I have always hoped and believed that pornography would eventually become more literary and literature more pornographic




And then of course the Brits give a lot of press to their annual Bad Sex In Fiction Awards, a mean-spirited exercise in playground mockery and repression. It could only come from the Brits, such a powerful dismissal; indeed, the Bad Sex Awards were founded by Auberon Waugh, a political and social conservative, whose stated rationale was "to draw attention to the crude, tasteless, often perfunctory use of redundant passages of sexual description in the modern novel, and to discourage it". In other words, it wasn't bad sex writing he was opposed to, it was any sex writing; sex scenes themselves were tasteless and redundant.

It's still interesting to see what consistently stimulates the derision of the Bad Sex judges. It's either sex that's scary - as in Jonathan Littell's gruesome Nazi fantasy, The Kindly Ones - or sex that's overblown, written in a poetic style that's pretentious. It's the language that's embarrassing as much as the actions described.

This is why, I think, sensitive people are wrong when they chant in unison, "The brain is the most erotic organ." That just sounds prissy to me; it means they are going to be a little revolted when I wave any other body part in their face.
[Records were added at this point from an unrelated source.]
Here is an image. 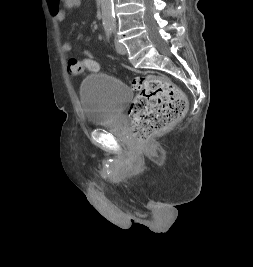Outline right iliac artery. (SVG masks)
I'll use <instances>...</instances> for the list:
<instances>
[{
  "label": "right iliac artery",
  "instance_id": "82829eb1",
  "mask_svg": "<svg viewBox=\"0 0 253 267\" xmlns=\"http://www.w3.org/2000/svg\"><path fill=\"white\" fill-rule=\"evenodd\" d=\"M111 35H112L111 29H106V36L108 41H110Z\"/></svg>",
  "mask_w": 253,
  "mask_h": 267
}]
</instances>
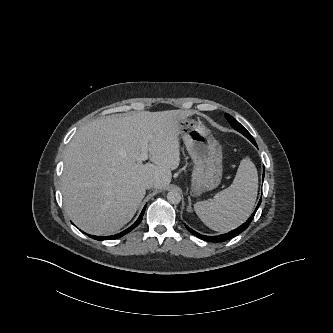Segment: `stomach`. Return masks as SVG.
Here are the masks:
<instances>
[{
  "instance_id": "stomach-1",
  "label": "stomach",
  "mask_w": 333,
  "mask_h": 333,
  "mask_svg": "<svg viewBox=\"0 0 333 333\" xmlns=\"http://www.w3.org/2000/svg\"><path fill=\"white\" fill-rule=\"evenodd\" d=\"M180 135L191 156L194 168L191 189L195 195L218 187L222 178V149L209 129L201 122L183 119Z\"/></svg>"
}]
</instances>
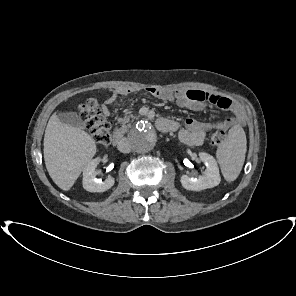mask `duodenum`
<instances>
[{
	"label": "duodenum",
	"instance_id": "duodenum-1",
	"mask_svg": "<svg viewBox=\"0 0 296 296\" xmlns=\"http://www.w3.org/2000/svg\"><path fill=\"white\" fill-rule=\"evenodd\" d=\"M157 126L161 131L168 132L173 131L176 128V124L167 119H159L157 121ZM112 142L114 145L118 146L121 151H127V144L124 142L123 133L120 129H116L112 136Z\"/></svg>",
	"mask_w": 296,
	"mask_h": 296
}]
</instances>
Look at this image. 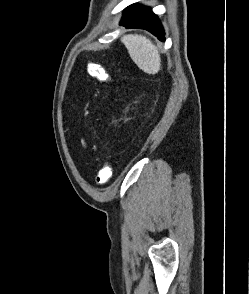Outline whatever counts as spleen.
I'll list each match as a JSON object with an SVG mask.
<instances>
[{
	"label": "spleen",
	"instance_id": "obj_1",
	"mask_svg": "<svg viewBox=\"0 0 249 294\" xmlns=\"http://www.w3.org/2000/svg\"><path fill=\"white\" fill-rule=\"evenodd\" d=\"M122 43L128 50L136 65L148 74H156L161 67L160 54L157 47L145 36L137 34L124 35Z\"/></svg>",
	"mask_w": 249,
	"mask_h": 294
}]
</instances>
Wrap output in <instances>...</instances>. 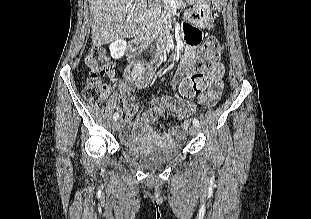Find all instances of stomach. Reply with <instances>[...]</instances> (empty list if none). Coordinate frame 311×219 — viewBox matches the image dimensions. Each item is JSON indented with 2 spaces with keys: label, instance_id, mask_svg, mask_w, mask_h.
<instances>
[{
  "label": "stomach",
  "instance_id": "obj_1",
  "mask_svg": "<svg viewBox=\"0 0 311 219\" xmlns=\"http://www.w3.org/2000/svg\"><path fill=\"white\" fill-rule=\"evenodd\" d=\"M194 8L186 13V18L195 25L206 28L213 20L209 0H187Z\"/></svg>",
  "mask_w": 311,
  "mask_h": 219
}]
</instances>
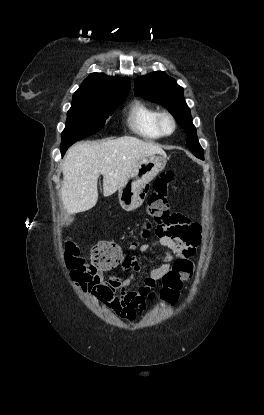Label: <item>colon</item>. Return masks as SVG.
<instances>
[{"label": "colon", "instance_id": "5ec220e1", "mask_svg": "<svg viewBox=\"0 0 264 415\" xmlns=\"http://www.w3.org/2000/svg\"><path fill=\"white\" fill-rule=\"evenodd\" d=\"M174 178L175 173L172 170L164 171L157 177L155 190L148 201V213L152 221L146 224L144 237L153 230L159 236L169 235L172 232L170 223L173 221V216L169 213L168 190ZM64 258L66 268L72 274L96 273L116 266L126 258V254L120 245L109 240L97 243L92 248L89 258L85 259L79 255L76 245L68 242L65 245ZM192 267V262L184 260L177 261L173 265L172 270L162 279L160 296L164 301L169 303L177 301L184 276Z\"/></svg>", "mask_w": 264, "mask_h": 415}]
</instances>
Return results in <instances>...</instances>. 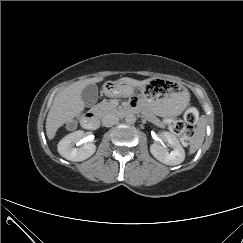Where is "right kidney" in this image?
I'll use <instances>...</instances> for the list:
<instances>
[{
  "label": "right kidney",
  "mask_w": 243,
  "mask_h": 243,
  "mask_svg": "<svg viewBox=\"0 0 243 243\" xmlns=\"http://www.w3.org/2000/svg\"><path fill=\"white\" fill-rule=\"evenodd\" d=\"M84 137V132L80 130L68 134L58 143V153L70 161H83L88 159L95 153L96 146L92 142H85ZM74 143H76L77 147L73 146Z\"/></svg>",
  "instance_id": "ca27d5eb"
}]
</instances>
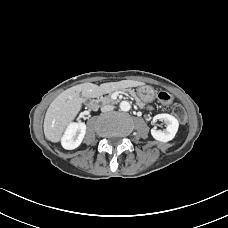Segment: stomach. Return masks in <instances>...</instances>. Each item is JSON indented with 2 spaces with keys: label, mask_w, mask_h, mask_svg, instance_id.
<instances>
[{
  "label": "stomach",
  "mask_w": 228,
  "mask_h": 228,
  "mask_svg": "<svg viewBox=\"0 0 228 228\" xmlns=\"http://www.w3.org/2000/svg\"><path fill=\"white\" fill-rule=\"evenodd\" d=\"M137 95L143 102L148 103L155 99L156 94L151 86L142 85L137 88Z\"/></svg>",
  "instance_id": "stomach-1"
}]
</instances>
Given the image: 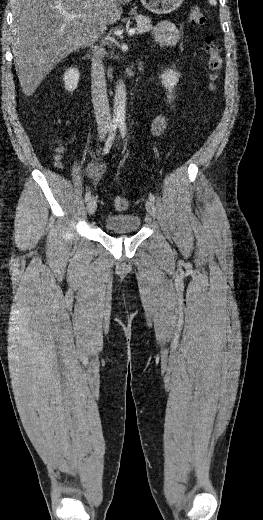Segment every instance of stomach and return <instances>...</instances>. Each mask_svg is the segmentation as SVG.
Masks as SVG:
<instances>
[{
	"mask_svg": "<svg viewBox=\"0 0 263 520\" xmlns=\"http://www.w3.org/2000/svg\"><path fill=\"white\" fill-rule=\"evenodd\" d=\"M184 0H141L142 5L154 14H168L178 9Z\"/></svg>",
	"mask_w": 263,
	"mask_h": 520,
	"instance_id": "stomach-1",
	"label": "stomach"
}]
</instances>
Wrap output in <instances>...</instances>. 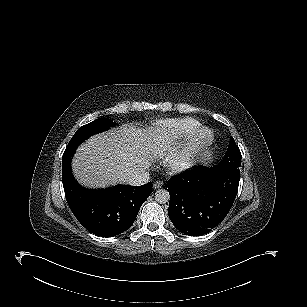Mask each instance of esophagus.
<instances>
[{"mask_svg":"<svg viewBox=\"0 0 307 307\" xmlns=\"http://www.w3.org/2000/svg\"><path fill=\"white\" fill-rule=\"evenodd\" d=\"M163 185V181H156L153 185L154 189H159Z\"/></svg>","mask_w":307,"mask_h":307,"instance_id":"34e87169","label":"esophagus"}]
</instances>
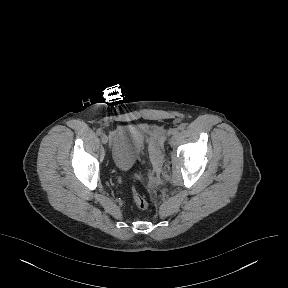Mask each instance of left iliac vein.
Segmentation results:
<instances>
[{
	"mask_svg": "<svg viewBox=\"0 0 288 288\" xmlns=\"http://www.w3.org/2000/svg\"><path fill=\"white\" fill-rule=\"evenodd\" d=\"M169 133H170L171 135H175V134L178 133V129H177V128H173V129L170 130Z\"/></svg>",
	"mask_w": 288,
	"mask_h": 288,
	"instance_id": "1",
	"label": "left iliac vein"
}]
</instances>
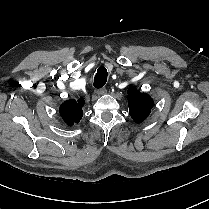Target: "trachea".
I'll return each mask as SVG.
<instances>
[{"label": "trachea", "instance_id": "1", "mask_svg": "<svg viewBox=\"0 0 209 209\" xmlns=\"http://www.w3.org/2000/svg\"><path fill=\"white\" fill-rule=\"evenodd\" d=\"M107 70L105 67H100L94 77V87L97 89L102 88L107 81Z\"/></svg>", "mask_w": 209, "mask_h": 209}]
</instances>
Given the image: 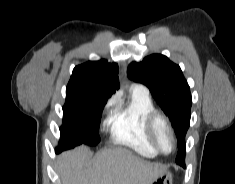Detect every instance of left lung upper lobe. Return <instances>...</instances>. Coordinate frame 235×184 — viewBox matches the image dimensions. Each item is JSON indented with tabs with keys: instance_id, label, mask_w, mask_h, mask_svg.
<instances>
[{
	"instance_id": "obj_1",
	"label": "left lung upper lobe",
	"mask_w": 235,
	"mask_h": 184,
	"mask_svg": "<svg viewBox=\"0 0 235 184\" xmlns=\"http://www.w3.org/2000/svg\"><path fill=\"white\" fill-rule=\"evenodd\" d=\"M128 78L146 85L162 110L170 118L178 139L176 163L185 166V136L190 125L192 98L180 67L161 54H152L142 62H132Z\"/></svg>"
}]
</instances>
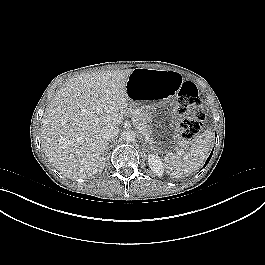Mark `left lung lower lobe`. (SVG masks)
Returning a JSON list of instances; mask_svg holds the SVG:
<instances>
[{
  "label": "left lung lower lobe",
  "instance_id": "0a47b994",
  "mask_svg": "<svg viewBox=\"0 0 265 265\" xmlns=\"http://www.w3.org/2000/svg\"><path fill=\"white\" fill-rule=\"evenodd\" d=\"M212 154H213V151L211 152L210 156L208 157V159H207V161H206L204 167L208 164L209 160L211 159Z\"/></svg>",
  "mask_w": 265,
  "mask_h": 265
}]
</instances>
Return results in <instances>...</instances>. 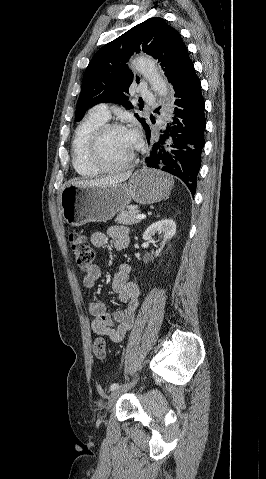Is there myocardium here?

Of course sex is about body parts; it's when we are hesitant about naming them, when we resort to euphemism and metaphor, or when we spend too long on the emotional significance of physical union in order to justify its description - and I would say the same about explaining too much emotional significance in any fictive narration, sexual or not - that's when we end up with lines about touching the core of her being or exploding in light; that's what makes people snicker.

It's easy to find sex scenes funny: They are funny as soon as you isolate them from their context. And English is a difficult language to write sex in. It is hard and Germanic. It sounds either clinical or comical. Or, if you choose to use slang terms for body parts and activities instead of proper terms, it sounds rough and crude.

A few years ago, I set out to write a pornographic novel (I prefer that word to "erotica," which I find cowardly). I wanted to try it first as an exercise, to get over my hesitation in writing sex, and to explore ways of using language that weren't comical or clinical or crude. It was really tough. There are only so many body parts, so many acts, and so many words to describe them. I found myself being repetitive. My solution to the linguistic problem was just to try to be as specific and precise about physical acts as possible. I always want to document exactly which finger goes where.

I was hoping, too, in introducing more graphic sex into my fiction, to try to rub away, so to speak, a little more of that blurry line between the artistic and the pornographic. I have always hoped and believed that pornography would eventually become more literary and literature more pornographic. I think in my case the exercise has worked: in my new novel, Girl Crazy, I wrote a lot of sex scenes without really thinking of them as such. It's not a sex novel, not a genre novel; it's a serious novel. The sex scenes are just a part of the emotional narrative, just as the weather might be. They're not meant primarily to arouse, although I won't complain if they do. That's a relief for a writer - it means I don't have to worry if they have this physical effect or not. All I care about in this case is whether the reader cares or not what is going on.

I hope she does. Because I can't imagine understanding the characters without understanding what they do in bed. In fact, I would say this about real people too.

Russell Smith is a Toronto novelist who writes regularly for the Globe and Mail. His new novel, Girl Crazy, is in stores now.